I haven't shaved in three days
.

 
He rubbed a hand over his baby-smooth, stubble-free chin, frowning. His hands looked manicured, the nails short and clean. Backing up as much as he could in the cramped room, he saw that he was wearing a dark suit with a white shirt, unbuttoned at the neck.

Nice outfit,
he said to his reflection.
Where'd ya get it?

 
He pulled on the lapels, straightening the jacket over his shoulders. He frowned again. There was something in his pocket. Reaching into the jacket, he pulled out a cardboard folder and his wallet. He opened the folder first. Tickets from LA to Albuquerque. Superliner bedroom. Seb opened the bathroom door. Sure enough, he had his own sleeper, small but private, with a seat by the window and a couch/bed.
Well, Seb, whatever the hell else is going on, the good news is, you're doing it in style
.
 

His stomach growled and he checked his watch. Dinner time.

The dining car was busy and noisy. At first, Seb thought there were no spare seats, but when he moved to one side to let a waiter through he realized he had squeezed into an empty bench. He had to look twice, as he was sure he'd seen a figure dozing there, leaning against the window. No - the seat was definitely empty. On the other side of the table, a man nursing a large red wine waved the glass in Seb's direction.

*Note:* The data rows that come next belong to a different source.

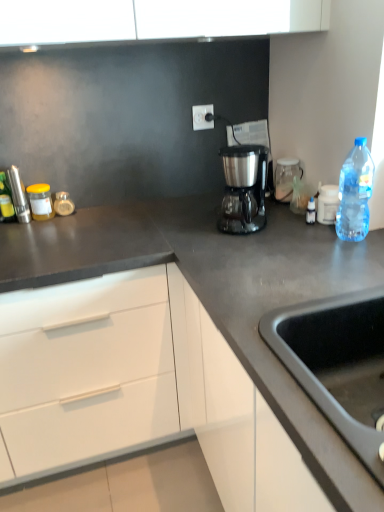 Question: Can you confirm if satin metallic coffee maker at center is positioned to the left of translucent glass jar at left, which ranks as the 2th bottle in right-to-left order?

Choices:
 (A) no
 (B) yes

Answer: (A)

Question: Considering the relative sizes of satin metallic coffee maker at center and translucent glass jar at left, the 1th bottle when ordered from back to front, in the image provided, is satin metallic coffee maker at center taller than translucent glass jar at left, the 1th bottle when ordered from back to front,?

Choices:
 (A) yes
 (B) no

Answer: (A)

Question: From the image's perspective, would you say satin metallic coffee maker at center is positioned over translucent glass jar at left, the 1th bottle when ordered from back to front?

Choices:
 (A) no
 (B) yes

Answer: (B)

Question: Is satin metallic coffee maker at center bigger than translucent glass jar at left, the 1th bottle when ordered from back to front?

Choices:
 (A) no
 (B) yes

Answer: (B)

Question: Would you say satin metallic coffee maker at center contains translucent glass jar at left, which ranks as the 2th bottle in right-to-left order?

Choices:
 (A) yes
 (B) no

Answer: (B)

Question: Considering their positions, is satin metallic coffee maker at center located in front of or behind transparent plastic bottle at right, the 3th bottle when ordered from left to right?

Choices:
 (A) front
 (B) behind

Answer: (B)

Question: From a real-world perspective, is satin metallic coffee maker at center above or below transparent plastic bottle at right, the 3th bottle when ordered from left to right?

Choices:
 (A) above
 (B) below

Answer: (B)

Question: Considering the positions of point (256, 167) and point (349, 209), is point (256, 167) closer or farther from the camera than point (349, 209)?

Choices:
 (A) closer
 (B) farther

Answer: (B)

Question: Is satin metallic coffee maker at center wider or thinner than transparent plastic bottle at right, marked as the third bottle in a back-to-front arrangement?

Choices:
 (A) wide
 (B) thin

Answer: (A)

Question: Considering the positions of white plastic container at upper right, arranged as the 1th appliance when viewed from the right, and transparent glass jar at upper right in the image, is white plastic container at upper right, arranged as the 1th appliance when viewed from the right, taller or shorter than transparent glass jar at upper right?

Choices:
 (A) tall
 (B) short

Answer: (B)

Question: Visually, is white plastic container at upper right, arranged as the 1th appliance when viewed from the right, positioned to the left or to the right of transparent glass jar at upper right?

Choices:
 (A) left
 (B) right

Answer: (B)

Question: Is point (322, 188) closer or farther from the camera than point (289, 168)?

Choices:
 (A) farther
 (B) closer

Answer: (B)

Question: Is white plastic container at upper right, the 1th appliance in the front-to-back sequence, in front of or behind transparent glass jar at upper right in the image?

Choices:
 (A) behind
 (B) front

Answer: (B)

Question: From the image's perspective, is brushed metal pepper mill at left, placed as the second appliance when sorted from front to back, positioned above or below translucent glass jar at left, the 1th bottle when ordered from back to front?

Choices:
 (A) above
 (B) below

Answer: (A)

Question: In the image, is brushed metal pepper mill at left, the second appliance in the right-to-left sequence, on the left side or the right side of translucent glass jar at left, the 1th bottle when ordered from back to front?

Choices:
 (A) left
 (B) right

Answer: (A) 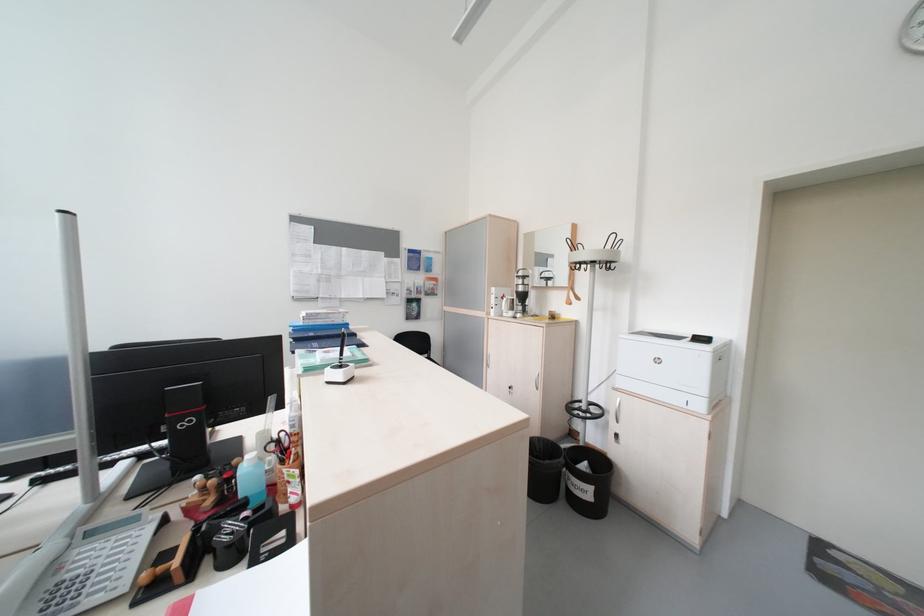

"It's free," he said, "join me."

Seb slid gratefully onto the seat. The man opposite pushed a menu across toward him.
 

"Steak's overpriced, but passable," he said. "If you're hungry." Seb was hungry. Really hungry. He couldn't remember the last time he'd eaten properly. He glanced at the menu. The steak was more than $25. He would normally pay with plastic, but if Seb2 was right, he was going to have to rely on cash, which he generally didn't carry much of. He took out his wallet and glanced at the bills, flicking through them.
 

What the hell? There were 20 $50 bills neatly folded in his wallet. Seb guessed the magic money came from the same place as the magic suit and the magic tickets.

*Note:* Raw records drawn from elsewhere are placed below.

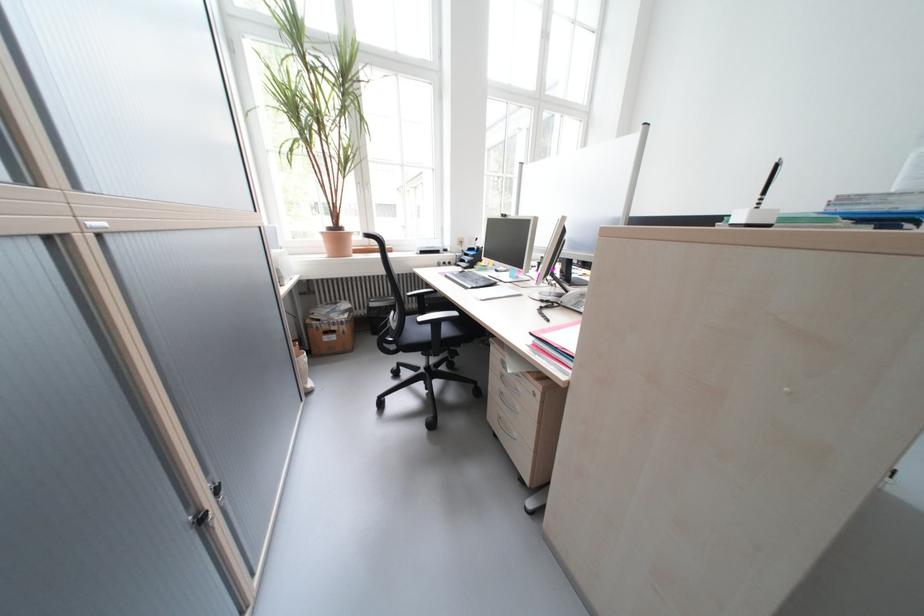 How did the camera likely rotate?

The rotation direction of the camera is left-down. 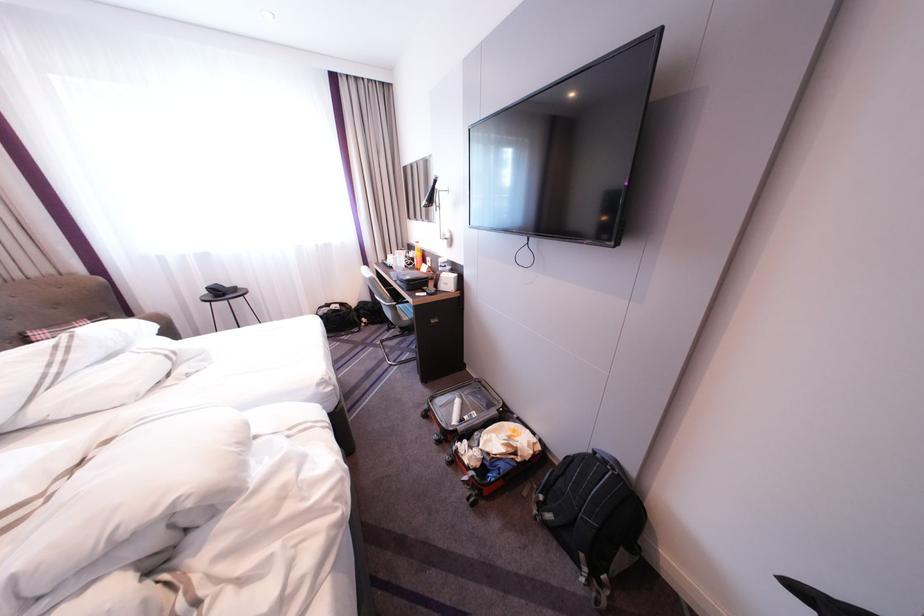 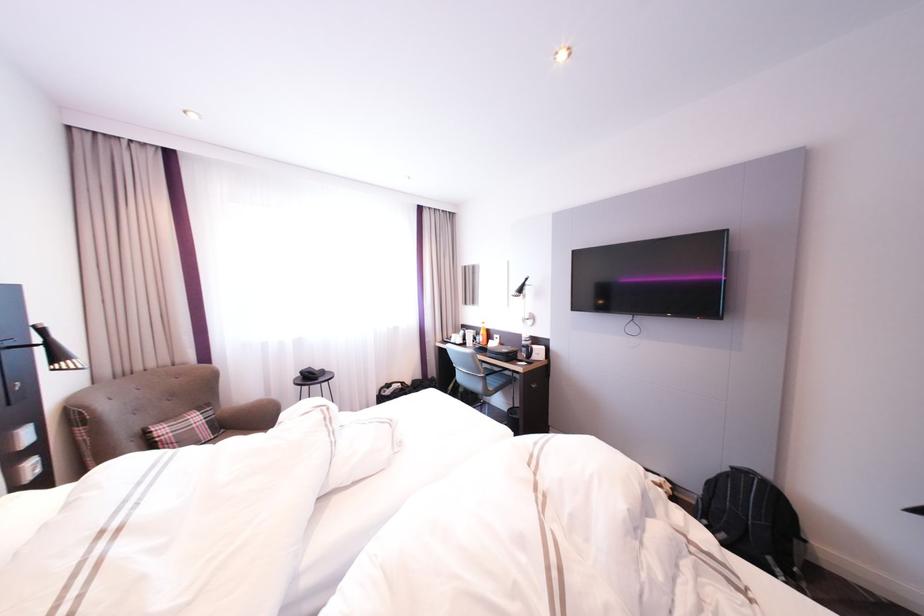 In the second image, find the point that corresponds to [396,301] in the first image.

(492, 373) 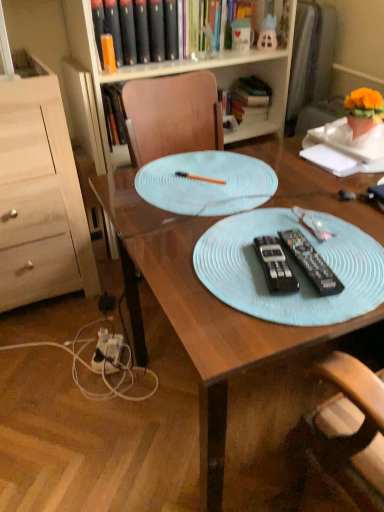 Locate an element on the screen. The width and height of the screenshot is (384, 512). empty space that is to the right of white plastic power outlet at lower left is located at coordinates (158, 367). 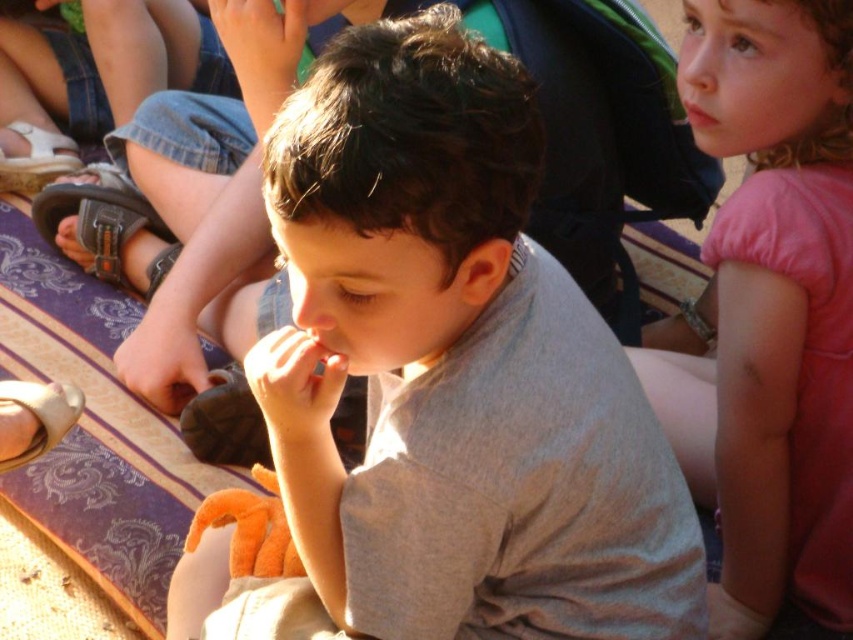 Question: Which of these objects is positioned farthest from the leather sandal at lower left?

Choices:
 (A) pink cotton shirt at upper right
 (B) brown leather sandal at lower left
 (C) gray cotton shirt at center

Answer: (A)

Question: Can you confirm if pink cotton shirt at upper right is bigger than brown leather sandal at lower left?

Choices:
 (A) yes
 (B) no

Answer: (A)

Question: Which object appears farthest from the camera in this image?

Choices:
 (A) brown leather sandal at lower left
 (B) gray cotton shirt at center

Answer: (A)

Question: Is gray cotton shirt at center to the right of pink cotton shirt at upper right from the viewer's perspective?

Choices:
 (A) yes
 (B) no

Answer: (B)

Question: Which point appears farthest from the camera in this image?

Choices:
 (A) (354, 288)
 (B) (33, 156)
 (C) (753, 339)

Answer: (B)

Question: Is pink cotton shirt at upper right to the right of brown leather sandal at lower left from the viewer's perspective?

Choices:
 (A) no
 (B) yes

Answer: (B) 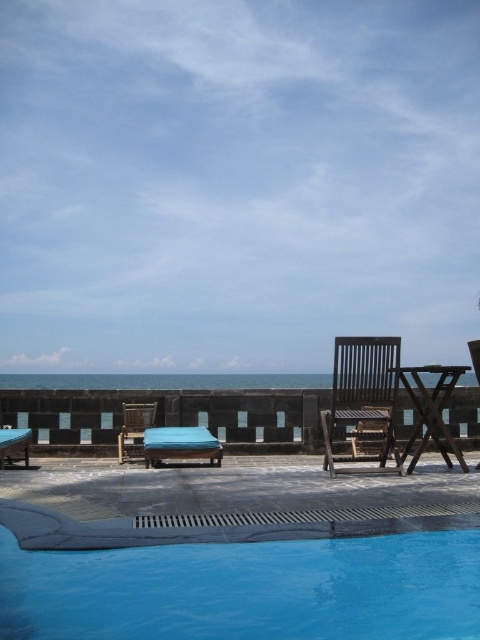 Question: Considering the relative positions of blue smooth water at lower center and dark brown wooden beach chair at center in the image provided, where is blue smooth water at lower center located with respect to dark brown wooden beach chair at center?

Choices:
 (A) right
 (B) left

Answer: (B)

Question: Can you confirm if dark brown wooden beach chair at center is positioned to the right of teal fabric chair at center?

Choices:
 (A) yes
 (B) no

Answer: (A)

Question: Among these points, which one is nearest to the camera?

Choices:
 (A) (204, 444)
 (B) (384, 388)
 (C) (128, 417)
 (D) (237, 616)

Answer: (D)

Question: Is dark brown wooden beach chair at center wider than wooden beach chair at center?

Choices:
 (A) yes
 (B) no

Answer: (A)

Question: Which point is closer to the camera taking this photo?

Choices:
 (A) (157, 449)
 (B) (156, 404)

Answer: (A)

Question: Which point appears closest to the camera in this image?

Choices:
 (A) (143, 442)
 (B) (145, 570)
 (C) (207, 442)

Answer: (B)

"One piece of advice," said the man opposite. He looked to be in his early fifties, well groomed, gray hair, an expensive dark blue suit. His tanned features were set off by warm, intelligent brown eyes. He had the look - and Seb could find no other way of putting it - of someone who knew something you didn't. A whole bunch of things.
 

"What's that?" said Seb.

"Don't bother with the house wine if you have the steak. Help yourself to a glass of this." He tapped the bottle next to him. Seb read the label.